>>>

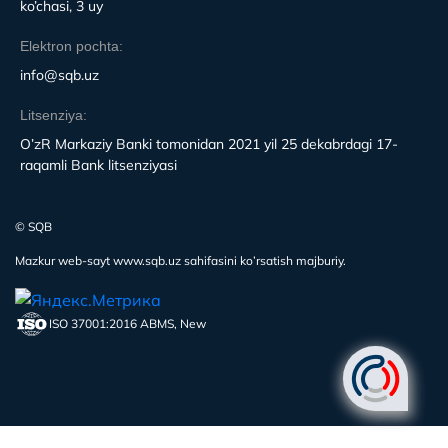
ko’chasi, 3 uy
Elektron pochta:
info@sqb.uz
Litsenziya:
O’zR Markaziy Banki tomonidan 2021 yil 25 dekabrdagi 17-
raqamli Bank litsenziyasi
© SQB
Mazkur web-sayt www.sqb.uz sahifasini ko’rsatish majburiy.
ISO 37001:2016 ABMS, New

<<<

- ACTIVITY
A word-for-word reprint of the listing above is needed, minus the pictures.

- SOLUTION TO THIS EXERCISE
ko’chasi, 3 uy
Elektron pochta:
info@sqb.uz
Litsenziya:
O’zR Markaziy Banki tomonidan 2021 yil 25 dekabrdagi 17-
raqamli Bank litsenziyasi
© SQB
Mazkur web-sayt www.sqb.uz sahifasini ko’rsatish majburiy.
ISO 37001:2016 ABMS, New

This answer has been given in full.